Please welcome Tam Bond!
Tam Bond (she/they) is Dotdigital’s Head of Messaging Operations with over a decade of experience in email and SMS delivery and deliverability. They passionately evangelize a holistic and data driven approach, and champion cross-discipline collaboration both within her team of engineering and deliverability specialists and over the wider messaging ecosystem.
Tam is a fixture in the email community and they always bring a fresh perspective to the mix. With their deep background in omnichannel experiences and how these could look in both the near- and long-term futures, we asked them to set their sights on email in 2025. Tam’s answer for question three is intriguing! Take a look for yourself:
How do you see email fitting into the marketing mix in 2025?
Less, but also more.
Overall, I expect email volume will increase as more and smaller brands create or add more to their online presence; but for each brand’s individual mail streams I expect the volume to be less as they tailor customer journeys to meet expectations.
Email has never been the best mechanism for time-sensitive communication, and I expect to see more use of other channels such as push notifications and SMS/MMS messages for things like flash sales and shipping notifications.
With more enhanced targeting and personalization, tech such as schema which allows for more website-like experiences in emails, and better cross-channel utilization to really meet consumers on the platform they’re at, I think brands are going to send less email while still achieving or even exceeding their revenue goals.
What about email do you see as a nice-to-have for now, but feel will be considered table stakes by 2025?
Integrated and secured data across all platforms.
It’s pretty clear the US is headed for its own version of the GDPRpocalypse seen in the UK and Europe a few years back, and US businesses need to start prepping for stricter data legislation now. I saw way too many companies scrambling at the last minute, sending ill-advised privacy policy update emails and spending a lot of money on last minute contractors to be prepped in time for GDPR. US senders need to start getting ahead of this now.
While the FTC and lawyers on K Street in DC are skeptical of federal privacy legislation passing, at the state level the ball is already rolling. Currently, eight states either have legislation or are due to have legislation in place in by 2026 and the topic is pretty heavily bipartisan. Subject data access requests, the right to be deleted/forgotten, data portability, and tough laws that give consumers the right to opt out of the sale or sharing of their data for behavioral targeting (i.e. targeted advertising) through universal opt-out mechanisms — all of this is a major technical challenge requiring businesses to connect the data dots across all their ESPs, CRMs, CXDPs, etc.
Learn the lessons from the UK and EU: start talking to your lawyers/DPO now, start the devs on projects to ensure your data is integrated across platforms, and start implementing not just what’s legal but what’s best practice when it comes to consent, the data you collect and how you store that data.
What do you hope or wish to see change within email by 2025?
I’d love to see marketers finally treat email as a two-way conversation. Death to email blasts!

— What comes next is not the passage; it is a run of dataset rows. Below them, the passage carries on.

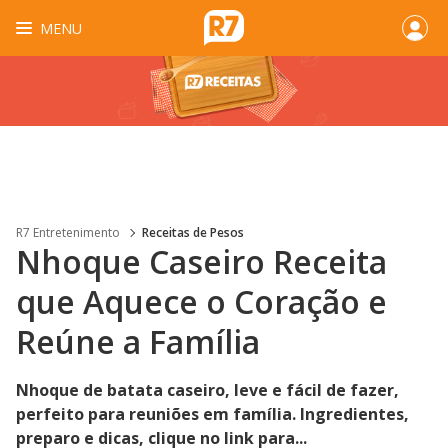
MENU
R7 Entretenimento
Receitas de Pesos
Nhoque Caseiro Receita
que Aquece o Coração e
Reúne a Família
Nhoque de batata caseiro, leve e fácil de fazer,
perfeito para reuniões em família. Ingredientes,
preparo e dicas, clique no link para...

I think AI has an important part to play in helping marketers treat email as a conversation. Especially for large volume senders, it’s expensive to have a human team opening, processing and responding to every reply, but using AI could help here. Having an AI assistant analyzing the contents of each reply and then doing everything from simply flagging or aggregating negative replies (a great direct indicator from recipients that you’re not meeting their expectations) to raising requests in your support ticketing platform to creating a tailored reply to help and delight responders — that’s a game changer.
As mailbox providers continue to lower the veil, further obfuscating traditional metrics of engagement, marketers need to better utilize direct information from subscribers, and AI may help take some of the load.